#### Exercise brief
Reproduce verbatim the lines of the material below, starting at the line with "হালকা এবং সহজে" and ending at the line with "প্রতিদিনের অফিস যাতায়াতেও", both inclusive; skip the rest.

#### Data provided
◆ ◆ ◆

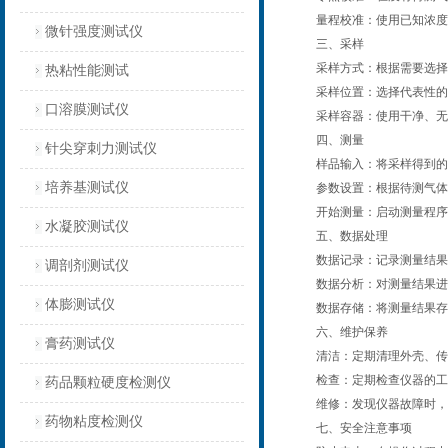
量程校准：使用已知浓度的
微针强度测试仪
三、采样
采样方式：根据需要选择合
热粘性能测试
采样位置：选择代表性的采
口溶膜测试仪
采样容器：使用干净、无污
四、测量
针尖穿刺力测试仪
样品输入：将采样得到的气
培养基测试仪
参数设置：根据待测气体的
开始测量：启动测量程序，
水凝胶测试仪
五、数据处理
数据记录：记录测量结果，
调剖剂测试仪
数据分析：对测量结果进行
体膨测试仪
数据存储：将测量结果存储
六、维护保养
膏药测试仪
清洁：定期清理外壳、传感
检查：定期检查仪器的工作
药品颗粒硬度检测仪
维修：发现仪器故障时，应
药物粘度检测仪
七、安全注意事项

◆ ◆ ◆

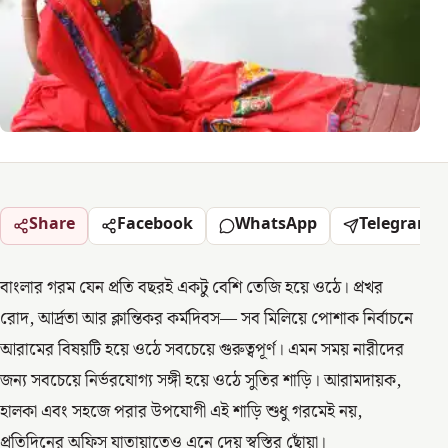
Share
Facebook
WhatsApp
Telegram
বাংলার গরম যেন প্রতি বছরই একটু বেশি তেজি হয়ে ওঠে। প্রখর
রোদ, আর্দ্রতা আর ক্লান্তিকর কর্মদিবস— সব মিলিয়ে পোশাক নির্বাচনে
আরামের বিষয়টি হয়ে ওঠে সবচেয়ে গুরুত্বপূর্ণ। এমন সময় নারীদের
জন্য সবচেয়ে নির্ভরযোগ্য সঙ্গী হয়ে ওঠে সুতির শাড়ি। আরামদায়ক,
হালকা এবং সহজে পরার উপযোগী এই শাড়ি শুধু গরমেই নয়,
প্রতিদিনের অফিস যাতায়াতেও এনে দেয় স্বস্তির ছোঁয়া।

◆ ◆ ◆

#### Response box
হালকা এবং সহজে পরার উপযোগী এই শাড়ি শুধু গরমেই নয়,
প্রতিদিনের অফিস যাতায়াতেও এনে দেয় স্বস্তির ছোঁয়া।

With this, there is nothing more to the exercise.